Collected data
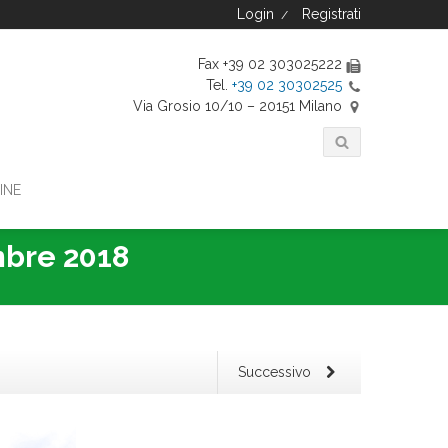
Login
Registrati
/
Fax +39 02 303025222
Tel.
+39 02 30302525
Via Grosio 10/10 – 20151 Milano
INE
mbre 2018
Successivo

— Exercise —
Set down the data above word for word, leaving every picture out.

— Your solution —
Login
Registrati
/
Fax +39 02 303025222
Tel.
+39 02 30302525
Via Grosio 10/10 – 20151 Milano
INE
mbre 2018
Successivo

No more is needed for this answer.